No records, but warm, dry November turns into warm, dry December

December 07, 2023

We likely won’t be setting any weather records, but the forecast for this week is still remarkable.

“It’s going to be much warmer than normal,” said Tom Hoverstad, scientist with the University of Minnesota Southern Research and Outreach Center in Waseca. “To set records for this time of year, we’d have to be in the 60s. I don’t know if we’ll get that warm.”

Instead, highs will be in the mid 50s come Thursday, weather experts agree.

The light dusting of snow some area residents were surprised with on Monday night was the last we’ll see of the white stuff for “the next several days, if not a week plus,” said Brent Hewett, meteorologist for the National Weather Service in Chanhassen.

“We’ll see temperatures cool back down closer to normal on Saturday and over the weekend. And they’ll stay closer to our seasonal mid 30s for the foreseeable future after that for the next week or so.”

Hoverstad said we had one of our driest Novembers on record and that trend is continuing.

“This week it’s going to be much warmer than normal,” he said. “I don’t see any snow in the forecast. But to set records at this time of year, we’d have to be in the 60s.”

Blue Earth County remains “abnormally dry” with surrounding counties being abnormally dry and/or in a state of moderate drought, according to the U.S. Drought Monitor, which was updated Thursday.

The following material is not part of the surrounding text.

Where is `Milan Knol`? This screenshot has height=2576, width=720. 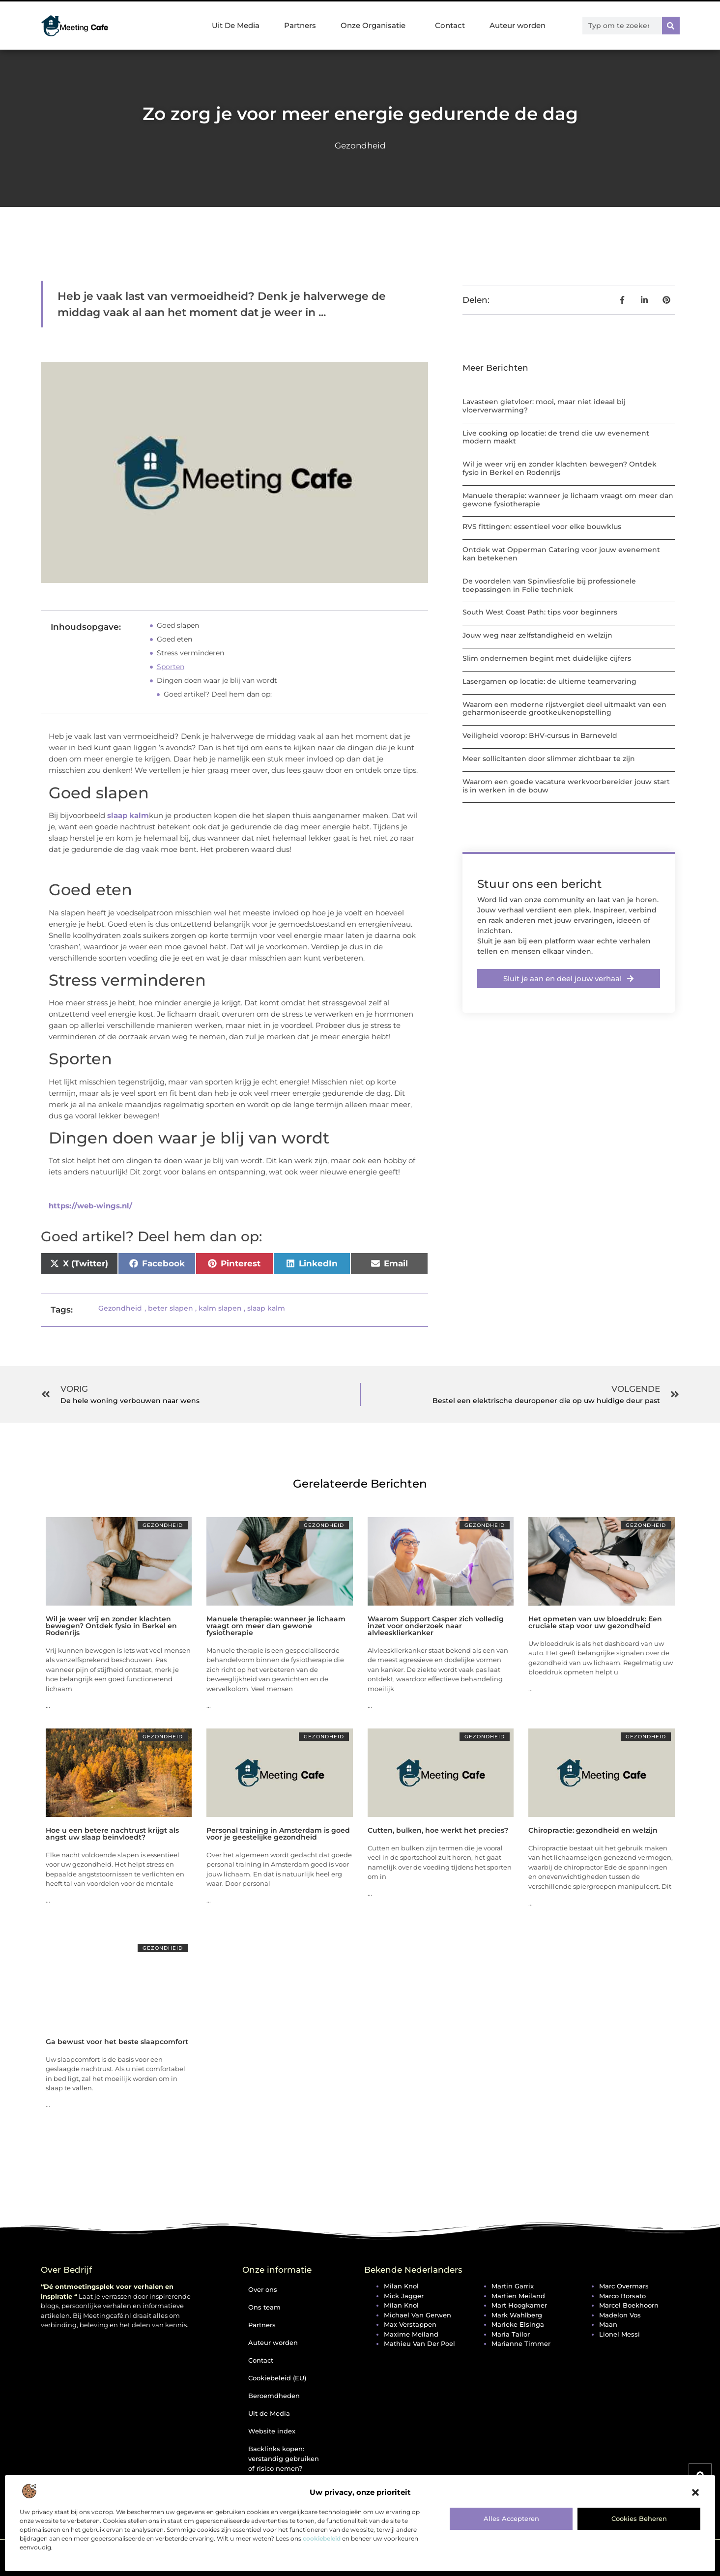 Milan Knol is located at coordinates (401, 2286).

Our highest December temperature on record was 62 on Dec. 16, 2021, Hoverstad said.

“I don’t see any precipitation in the forecast at all,” he said. “It’s going to be warm and dry. It’s been very dry. My hands are already getting dry so we’ve had very dry air.”

The whole state is wondering if we’ll have a white Christmas, Hewett said.

“It’s dry and mild, which we’ll take this time of year,” he said. “Some people really want to see some snow before the holidays. Having spent five winters here in Minnesota, in the Upper Midwest, I know we’ll always see snow and cold at some point.

“We’ll take warm and dry. It’s Minnesota. Cold and snow are still coming.”

Sam Schneider, owner of Schneider Property Management in Mankato, said his snow removal and salting business is slow to get going this year compared to past winters.

“They’re saying we’re not supposed to get as much snow here as we did last year but we’re hopeful you know?” Schneider said. “Last year we had done snow removal by now.”